Each year that followed brought its own challenges and its own gifts. The second event deepened the tradition. The third, held at Boudhanath, elevated it to new spiritual heights. The fourth, at the new Amala Center location on Arab Bank Road, embedded it into the identity of the organization’s own home. And now, in 2025, the fifth — reaching beyond Nepal’s borders for the first time in formal international collaboration — announced to the world that this tradition had not only survived and grown, but had matured into something with genuine global relevance and reach.
Five consecutive years of organizing this event is itself an achievement worthy of deep respect and celebration. It speaks to the organizational resilience, spiritual commitment, and community trust that Amala Center Nepal has cultivated steadily and quietly over half a decade. Many initiatives begin with great enthusiasm and fade after a year or two. The World Peace Prayer Event has only grown stronger, more purposeful, and more beautiful with each passing year.
Zero Point Meditation — A Bridge Across Oceans
The collaboration with Zero Point Meditation of the United States represented a landmark moment in the history of Amala Center Nepal and its World Peace Prayer Event series. It was the first time the organization had formally partnered with an international entity for this gathering — and the choice of partner was deeply fitting.
Zero Point Meditation brings to this collaboration a philosophy and practice rooted in the understanding that consciousness itself is the ground of peace — that by returning awareness to its most fundamental, open, and undivided nature, human beings can access a state of stillness that naturally gives rise to compassion, clarity, and harmonious action in the world. This vision aligns beautifully and organically with the spiritual aspirations that have always animated Amala Center Nepal’s World Peace Prayer Events.
The partnership with Zero Point Meditation enriched the Fifth World Peace Prayer Event in several profound ways:
- International Visibility and Reach: The collaboration brought the event to the attention of a global audience that extends far beyond Nepal’s borders — meditators, practitioners, and peace advocates across the United States and beyond who are part of the Zero Point Meditation community. This exponentially widened the circle of intention surrounding the event, ensuring that prayers and meditations were being offered not only by those physically present at Boudhanath, but by fellow practitioners around the world holding the same intention simultaneously.

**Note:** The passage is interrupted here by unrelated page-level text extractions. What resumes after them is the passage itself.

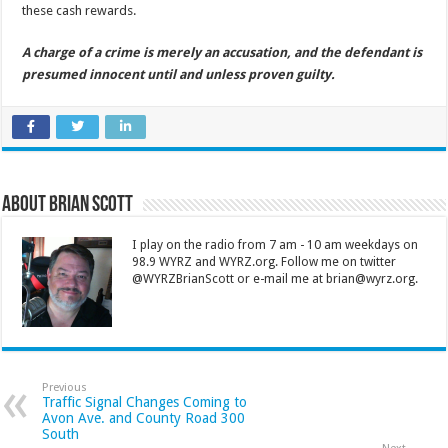
these cash rewards.
A charge of a crime is merely an accusation, and the defendant is
presumed innocent until and unless proven guilty.
About Brian Scott
I play on the radio from 7 am - 10 am weekdays on
98.9 WYRZ and WYRZ.org. Follow me on twitter
@WYRZBrianScott or e-mail me at brian@wyrz.org.
Previous
Traffic Signal Changes Coming to
Avon Ave. and County Road 300
South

- Cross-Cultural Spiritual Exchange: When practitioners from different cultural and contemplative traditions come together around a shared intention, something uniquely powerful happens. The meeting of Himalayan Buddhist prayer traditions with the meditation philosophy of Zero Point created a rich and fertile spiritual dialogue — one in which different approaches to the same fundamental aspiration illuminated and deepened each other in unexpected and beautiful ways.
- Shared Expertise and Experience: Zero Point Meditation brought to the collaboration its own body of knowledge, experience, and methodology around meditation and contemplative practice. This contributed new dimensions to the event’s programming and offered participants a broader, more diverse palette of practices through which to engage with the shared intention of world peace.
- A Model for Future Collaboration: Perhaps most significantly, this partnership established a precedent and a model for future international collaboration — demonstrating that Amala Center Nepal is ready, willing, and capable of working with global partners to amplify its mission and extend its impact far beyond what any single organization could achieve alone.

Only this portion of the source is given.